Die Freude der Betriebsrentner über einen höheren Freibetrag in der Krankenversicherung ist nur kurz, denn schon 2024 fällt er – und sie zahlen dann mehr ein in die Kranken- und Pflegeversicherung.

Warum müssen Betriebsrentner volle Kranken- und Pflegebeiträge zahlen? Wer beispielsweise eine Direktversicherung hat (Metall-, Klinik- oder Chemierente), von seinem Ex-Arbeitgeber per Direktzusage Geld bekommt oder von einer Unterstützungs-, Pensionskasse/-fonds/, muss dafür die vollen Krankenkassen- und Pflegebeiträge zahlen, sprich Arbeitgeber- und den Arbeitnehmeranteil. Dank einer Gesetzesänderung 2020 gibt es einen Freibetrag, den sogenannten GKV-Betriebsrentenfreibetrag (GKV steht für gesetzliche Krankenversicherung) von zurzeit 169,75 Euro – dafür muss der Betriebsrentner keine Krankenversicherung zahlen, für alles darüber hinaus aber den vollen Beitrag.

Ab 2024 richtig gerupft

2022 war der Freibetrag bei 164,50 Euro eingefroren, erhöhte sich 2023 auf 169,75 Euro – und fällt 2024 auf 162,75 Euro wieder fast auf das Niveau bei der Einführung (159,25).

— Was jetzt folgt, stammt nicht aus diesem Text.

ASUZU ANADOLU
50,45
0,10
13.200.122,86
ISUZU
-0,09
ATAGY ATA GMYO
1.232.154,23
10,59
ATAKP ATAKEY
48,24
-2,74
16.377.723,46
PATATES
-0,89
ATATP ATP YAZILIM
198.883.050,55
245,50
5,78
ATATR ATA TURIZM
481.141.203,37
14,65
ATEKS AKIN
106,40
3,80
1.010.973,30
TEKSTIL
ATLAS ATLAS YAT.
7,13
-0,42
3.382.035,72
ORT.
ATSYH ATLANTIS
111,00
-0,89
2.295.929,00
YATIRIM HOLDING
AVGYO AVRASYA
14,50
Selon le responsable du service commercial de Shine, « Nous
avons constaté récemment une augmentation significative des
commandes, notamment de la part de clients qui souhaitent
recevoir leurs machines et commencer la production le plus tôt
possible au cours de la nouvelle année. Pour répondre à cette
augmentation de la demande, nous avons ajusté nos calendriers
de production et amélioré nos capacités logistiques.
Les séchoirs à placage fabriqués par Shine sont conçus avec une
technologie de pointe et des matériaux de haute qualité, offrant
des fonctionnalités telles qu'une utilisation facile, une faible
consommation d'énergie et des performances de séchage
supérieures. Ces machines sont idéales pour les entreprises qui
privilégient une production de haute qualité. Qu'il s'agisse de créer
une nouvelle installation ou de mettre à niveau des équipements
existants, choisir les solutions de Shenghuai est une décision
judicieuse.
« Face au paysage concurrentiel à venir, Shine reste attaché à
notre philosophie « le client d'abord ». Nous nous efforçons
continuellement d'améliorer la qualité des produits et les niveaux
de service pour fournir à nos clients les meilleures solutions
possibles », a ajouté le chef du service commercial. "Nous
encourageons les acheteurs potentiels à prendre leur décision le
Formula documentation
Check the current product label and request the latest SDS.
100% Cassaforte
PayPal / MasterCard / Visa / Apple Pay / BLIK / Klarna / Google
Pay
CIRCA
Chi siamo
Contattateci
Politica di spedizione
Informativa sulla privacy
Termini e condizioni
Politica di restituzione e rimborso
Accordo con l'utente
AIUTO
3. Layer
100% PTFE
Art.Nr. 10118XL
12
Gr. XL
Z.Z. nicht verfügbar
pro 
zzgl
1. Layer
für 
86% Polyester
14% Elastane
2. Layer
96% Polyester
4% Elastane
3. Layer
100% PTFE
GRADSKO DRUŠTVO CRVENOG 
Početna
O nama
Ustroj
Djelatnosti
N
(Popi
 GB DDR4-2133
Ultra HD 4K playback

Wie berechnet sich der Freibetrag? Der Freibetrag orientiert sich seit seiner Einführung an der sogenannten „Bezugsgröße“. Die Bezugsgröße ist das Durchschnittsentgelt der gesetzlichen Rentenversicherung im vorvergangenen Kalenderjahr – 2024 also das, was die Rentenversicherungspflichtigen 2022 verdient haben. Wegen Corona haben sie aber 2022 weniger verdient als 2021, somit sinkt auch die Bezugsgröße und damit der Freibetrag.

Für Betriebsrentner wird’s teurer

Schön blöd, weniger Freibetrag heißt mehr zahlen an die Krankenkasse. Währenddessen ist das Leben teurer geworden – 2022 lag die Inflationsrate bei 7,9 Prozent – und die Krankenkassen haben den Zusatzbeitrag auf durchschnittlich 1,6 Prozent erhöht. Sprich, Betriebsrentner werden 2024 deutlich stärker gerupft als 2023.

Bezugsgröße und Freibetrag

Norbert Böttcher hat detailliert berechnet, wie sich der GKV-Betriebsrentenfreibetrag entwickelt:

Betriebsrentenfreibetrag

Was Bezugsgröße und Freibetrag miteinander zu tun haben (ab 2020 Freigrenze = Freibetrag)

 

Der 2020 eingeführte Freibetrag ist abhängig von der Bezugsgröße, der beträgt 1/20igstel dieser für die gesetzlichen Rentenversicherung ausschlaggebenden Bezugsgröße.

Freibetragsrechner

Jeder kann mit der Excel-Tabelle von Norbert Böttcher seine Kranken- und Pflegebeiträge selbst berechnen. Einfach in der Tabelle (Reiter FB-21-120) Die Zahl in den blau schattierten Feldern individuell anpassen. Hier geht’s zum Freibetragsrechner.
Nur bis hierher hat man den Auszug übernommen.